= Forgotten Widows =

The "Forgotten Widows" are a group of women who were barred from receiving any compensation after the death of their United States Military spouses. As a result of the Survivor Benefit Plan being passed in the late 1970s, spouses of servicemembers who died before the act was put into effect were cut off from receiving any aid from the military.

The Department of Defense has repealed certain statutes barring the Forgotten Widows, a vocal minority in recent years, from receiving compensation.

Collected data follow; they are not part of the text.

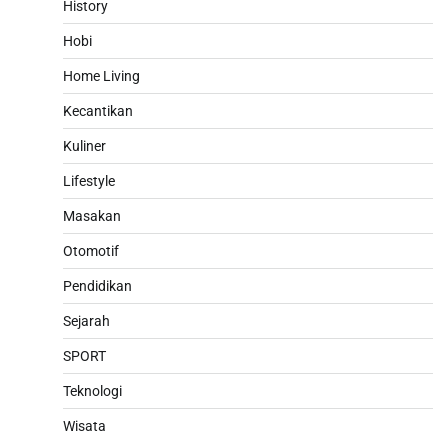
History
Hobi
Home Living
Kecantikan
Kuliner
Lifestyle
Masakan
Otomotif
Pendidikan
Sejarah
SPORT
Teknologi
Wisata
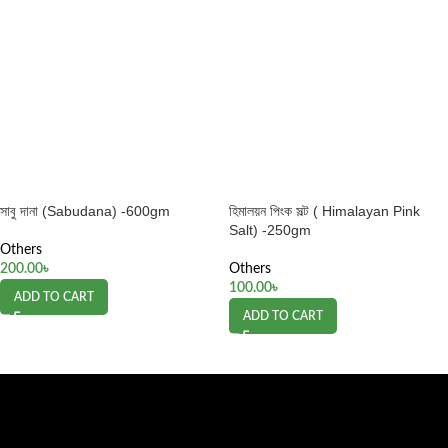
সাবু দানা (Sabudana) -600gm
হিমালয়ন পিংক সল্ট ( Himalayan Pink
Salt) -250gm
Others
200.00
৳
Others
100.00
৳
ADD TO CART
ADD TO CART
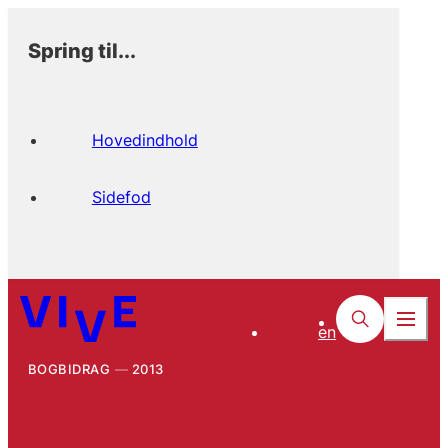
Spring til...
Hovedindhold
Sidefod
en
BOGBIDRAG
2013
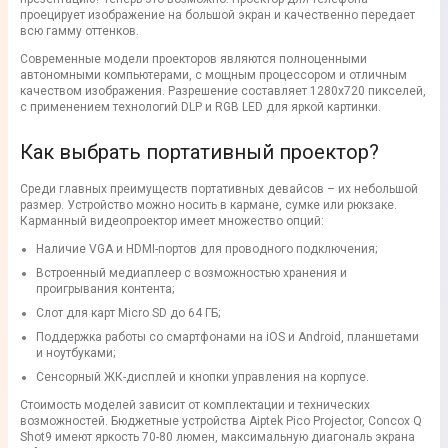
проецирует изображение на большой экран и качественно передает
всю гамму оттенков.
Современные модели проекторов являются полноценными
автономными компьютерами, с мощным процессором и отличным
качеством изображения. Разрешение составляет 1280x720 пикселей,
с применением технологий DLP и RGB LED для яркой картинки.
Как выбрать портативный проектор?
Среди главных преимуществ портативных девайсов – их небольшой
размер. Устройство можно носить в кармане, сумке или рюкзаке.
Карманный видеопроектор имеет множество опций:
Наличие VGA и HDMI-портов для проводного подключения;
Встроенный медиаплеер с возможностью хранения и
проигрывания контента;
Слот для карт Micro SD до 64 ГБ;
Поддержка работы со смартфонами на iOS и Android, планшетами
и ноутбуками;
Сенсорный ЖК-дисплей и кнопки управления на корпусе.
Стоимость моделей зависит от комплектации и технических
возможностей. Бюджетные устройства Aiptek Pico Projector, Concox Q
Shot9 имеют яркость 70-80 люмен, максимальную диагональ экрана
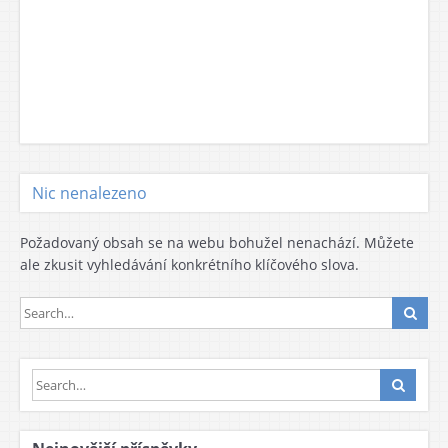
Nic nenalezeno
Požadovaný obsah se na webu bohužel nenachází. Můžete
ale zkusit vyhledávání konkrétního klíčového slova.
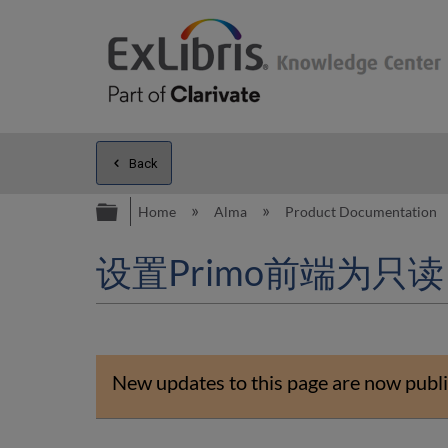
Back
Expand/collapse global hierarc
Home
Alma
Product Documentation
设置Primo前端为只读
New updates to this page are now publi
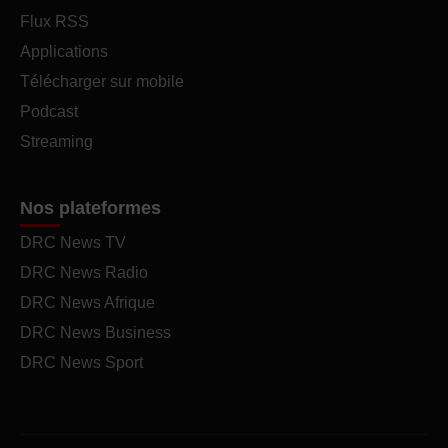
Flux RSS
Applications
Télécharger sur mobile
Podcast
Streaming
Nos plateformes
DRC News TV
DRC News Radio
DRC News Afrique
DRC News Business
DRC News Sport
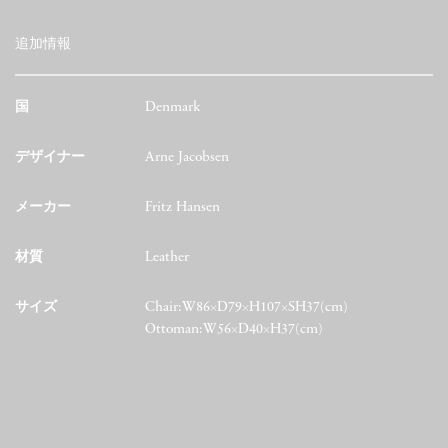
追加情報
国
Denmark
デザイナー
Arne Jacobsen
メーカー
Fritz Hansen
材質
Leather
サイズ
Chair:W86×D79×H107×SH37(cm)
Ottoman:W56×D40×H37(cm)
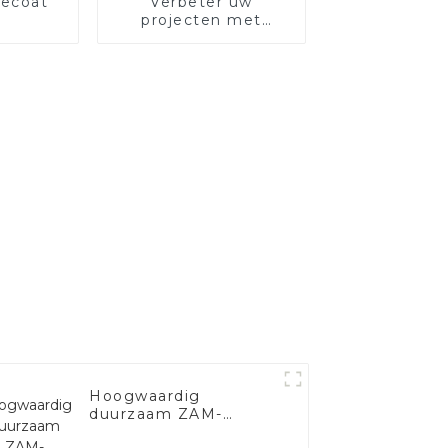
ecoat
Verbeter uw
projecten met
gealuminiseerd
roestvrij staal
Hoogwaardig
duurzaam ZAM-
gelegeerd staal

On 9 October 1980, the Uniformed Service Survivor Benefits Amendments of 1980 (P.L. 96-402) included the Forgotten Widows Survivor Benefit Plan which provided annuity payments to the widow or widower of a military member that died before 21 September 1972 in active duty. In 1997, legislation authorized a $165 monthly Annuities for Certain Military Surviving Spouses (ACMSS) benefit to forgotten widows of a military service member that died before the SBP program was implemented. The ACMSS is often referred to as the annuity for Forgotten Widows.

In 1999, the ACMSS benefit was $174.76 monthly, and it was also offered to widows of reservist members who had died before 1 October 1978.

In 2001, the DoD allowed widows of servicemembers who retired from active service before September 21, 1972, and died before March 21, 1974, to receive a monthly stipend, on the condition that the widow has not remarried.

The number of Forgotten Widows still alive is estimated to be in the thousands. Nearly 800 widows applied for compensation upon the relaxing of the Benefit Plan rules in 2001, with 550 applications approved.